Implementation Details

High-level Design

Core Functions: Static Structure

The centural data structure in autodiff are Expression and ElementaryFunction (which is the common interface shared by Add, Mul, Pow, Exp, Sin…). Expression represents a mathematical expression. It is composed of one ElementaryFunction plus two sub-Expression’s. Expression has two child class: Variable, which represents a ‘base’ variable and Constant, which represents a constant.

Core Functions: Dynamic Behavior

When a Expression’s derivative_at method is called, it will pass its sub-Expression(‘s) to the ElementaryFunction’s derivative_at method. ElementaryFunction’s derivative_at method will then compute the derivative based on chain rule. In this process, the ElementaryFunction will need the values and derivatives of the sub-Expression(s), so it will call the evaluation_at method and derivative_at method of the sub-Expression(‘s), and use the returned value to calculate the derivative. In other words, Expression and ElementaryFunctions will be calling each other recursively, until the base of this recursive process is reached.
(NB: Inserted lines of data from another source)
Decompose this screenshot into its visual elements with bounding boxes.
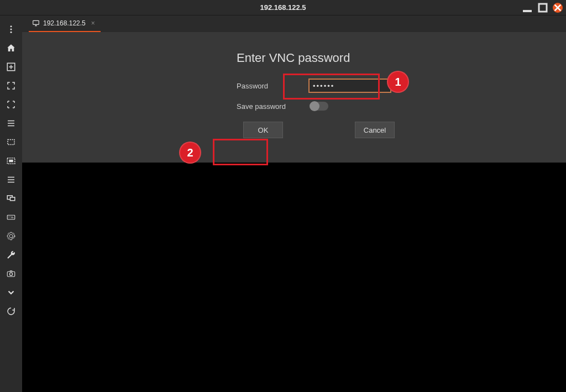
svg-point-4 [11,32,12,33]
maximize-button[interactable] [537,2,548,13]
save-password-label: Save password [237,102,308,111]
svg-point-3 [11,29,12,30]
vnc-password-dialog: Enter VNC password Password Save passwor… [22,32,566,163]
password-input[interactable] [308,79,391,93]
password-label: Password [237,82,308,90]
wrench-icon[interactable] [5,249,17,261]
list-icon[interactable] [5,117,17,129]
tab-close-icon[interactable]: × [91,19,95,27]
window-title: 192.168.122.5 [0,3,566,12]
svg-rect-0 [523,10,532,12]
sidebar [0,15,22,392]
add-tab-icon[interactable] [5,61,17,73]
svg-point-2 [11,25,12,27]
svg-point-13 [9,273,12,275]
gear-icon[interactable] [5,230,17,242]
svg-rect-1 [539,4,547,12]
chevron-down-icon[interactable] [5,286,17,299]
multi-monitor-icon[interactable] [5,192,17,205]
svg-rect-8 [9,160,13,163]
scale-fit-icon[interactable] [5,136,17,148]
minimize-button[interactable] [522,2,533,13]
dialog-title: Enter VNC password [237,51,492,65]
window-titlebar: 192.168.122.5 [0,0,566,15]
home-icon[interactable] [5,42,17,54]
camera-icon[interactable] [5,268,17,280]
close-button[interactable] [553,3,563,13]
connection-tab[interactable]: 192.168.122.5 × [29,15,101,32]
save-password-toggle[interactable] [310,102,328,111]
monitor-icon [32,19,40,27]
keyboard-icon[interactable] [5,211,17,223]
svg-rect-10 [11,197,15,201]
fullscreen-enter-icon[interactable] [5,80,17,92]
content-area: 192.168.122.5 × Enter VNC password Passw… [22,15,566,392]
refresh-icon[interactable] [5,305,17,317]
cancel-button[interactable]: Cancel [355,122,395,138]
fullscreen-corners-icon[interactable] [5,98,17,111]
tab-strip: 192.168.122.5 × [22,15,566,32]
window-controls [522,0,563,15]
svg-rect-14 [33,20,39,24]
list2-icon[interactable] [5,174,17,186]
remote-display-area [22,163,566,392]
toggle-knob [310,101,319,111]
svg-rect-11 [7,215,15,219]
ok-button[interactable]: OK [243,122,283,138]
scale-fill-icon[interactable] [5,155,17,167]
more-vert-icon[interactable] [5,23,17,35]
tab-label: 192.168.122.5 [43,19,86,27]
svg-rect-6 [8,140,14,145]
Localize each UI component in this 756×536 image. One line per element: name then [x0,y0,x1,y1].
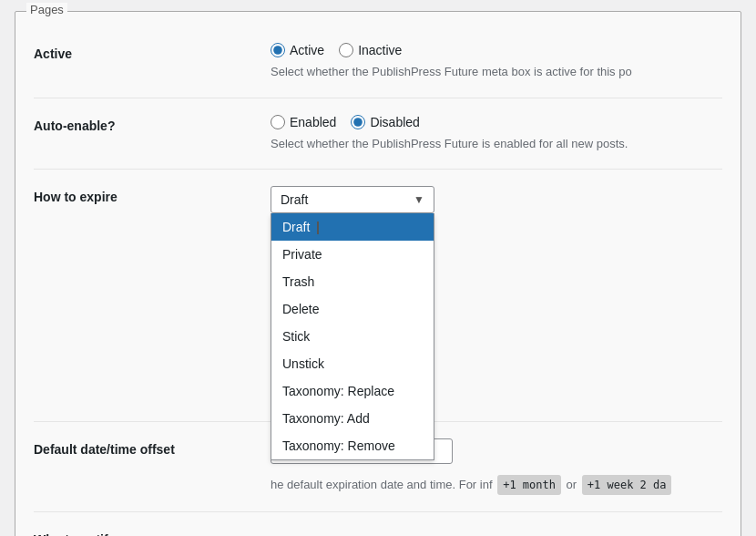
who-to-notify-label: Who to notify [34,529,271,537]
disabled-radio-input[interactable] [351,115,365,129]
dropdown-item-taxonomy-remove[interactable]: Taxonomy: Remove [271,432,434,459]
auto-enable-label: Auto-enable? [34,115,271,133]
enabled-radio-input[interactable] [271,115,285,129]
inactive-radio-label: Inactive [358,43,402,57]
code-badge-2: +1 week 2 da [582,475,672,495]
pages-legend: Pages [26,3,67,16]
active-description: Select whether the PublishPress Future m… [271,63,722,81]
cursor-icon [312,222,319,234]
expire-select-wrapper: Draft ▼ Draft Private Trash Delete Stick… [271,186,434,213]
who-to-notify-row: Who to notify Enter a comma separate lis… [34,512,722,537]
dropdown-item-stick[interactable]: Stick [271,323,434,350]
dropdown-item-taxonomy-add[interactable]: Taxonomy: Add [271,405,434,432]
date-offset-description: he default expiration date and time. For… [271,475,722,495]
active-content: Active Inactive Select whether the Publi… [271,43,722,81]
dropdown-item-unstick[interactable]: Unstick [271,350,434,377]
active-radio-input[interactable] [271,43,285,57]
expire-select-value: Draft [281,192,308,207]
how-to-expire-row: How to expire Draft ▼ Draft Private Tras… [34,170,722,422]
inactive-radio-option[interactable]: Inactive [339,43,402,57]
disabled-radio-label: Disabled [370,115,419,129]
enabled-radio-option[interactable]: Enabled [271,115,336,129]
enabled-radio-label: Enabled [290,115,336,129]
dropdown-item-private[interactable]: Private [271,241,434,268]
active-radio-option[interactable]: Active [271,43,324,57]
pages-container: Pages Active Active Inactive Select whet… [15,11,741,536]
how-to-expire-content: Draft ▼ Draft Private Trash Delete Stick… [271,186,722,405]
active-label: Active [34,43,271,61]
who-to-notify-description: Enter a comma separate list of emails th… [271,532,722,537]
dropdown-item-delete[interactable]: Delete [271,295,434,323]
inactive-radio-input[interactable] [339,43,353,57]
code-badge-1: +1 month [497,475,561,495]
active-radio-label: Active [290,43,324,57]
active-row: Active Active Inactive Select whether th… [34,26,722,98]
auto-enable-row: Auto-enable? Enabled Disabled Select whe… [34,98,722,170]
date-offset-label: Default date/time offset [34,438,271,457]
expire-dropdown-menu: Draft Private Trash Delete Stick Unstick… [271,213,434,460]
active-radio-group: Active Inactive [271,43,722,57]
dropdown-item-trash[interactable]: Trash [271,268,434,295]
auto-enable-content: Enabled Disabled Select whether the Publ… [271,115,722,153]
dropdown-item-taxonomy-replace[interactable]: Taxonomy: Replace [271,377,434,405]
disabled-radio-option[interactable]: Disabled [351,115,419,129]
dropdown-item-draft[interactable]: Draft [271,213,434,241]
who-to-notify-content: Enter a comma separate list of emails th… [271,529,722,537]
chevron-down-icon: ▼ [414,193,424,206]
how-to-expire-label: How to expire [34,186,271,204]
auto-enable-description: Select whether the PublishPress Future i… [271,135,722,153]
expire-select-display[interactable]: Draft ▼ [271,186,434,213]
auto-enable-radio-group: Enabled Disabled [271,115,722,129]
The base of this recursive process lies in the Constant class and the Variable class. When a Constant is called to give its derivative, it returns 0. When a Variable is called to give its derivative, it checks whether itself is the variable to be taken derivative with respect of, if yes, then it returns 1.0, otherwise it returns 0.0.

On Second Order derivatives

The implementation of second order derivative is conceptually very similar to the implementation of first order derivative, except that it implements a different chain rule. The knowledge of the chain rule is encompassed within the derivative_at method of ElementaryFunction. Because all the ElementaryFunctions involves either one or two sub-Expression, the Faà di Bruno’s formula is actually much less frightening to implement than it seems in the following figure.

Core Classes

The core class of autodiff is Expression and its child classes (Variable and Constant). They share the same interface: all implements their own evaluation_at and derivative_at methods. The dunder methods of Expression is overridden so that any operation on Expression will also return an Expression. Variable and Constant inherites these dunder methods so that they have the same behavior as Expression.

Expression is composed of one ElementaryFunction and two sub-Expressions. ElementaryFunctions like Sin, Exp and Add implements the chain rule associated with the corresponding elementary function. Note that sin and exp are different from Sin and Exp. The former two are actually factory functions that returns a Expression which has Sin and Exp as its ElementaryFunction.

External Dependencies

autodiff depends on numpy. All of autodiff’s calculation is done in numpy for the efficiency and the advantage of vectorization. The optimize moduel depends on scipy for solving linear systems. The plot module depends on matplotlib for plotting.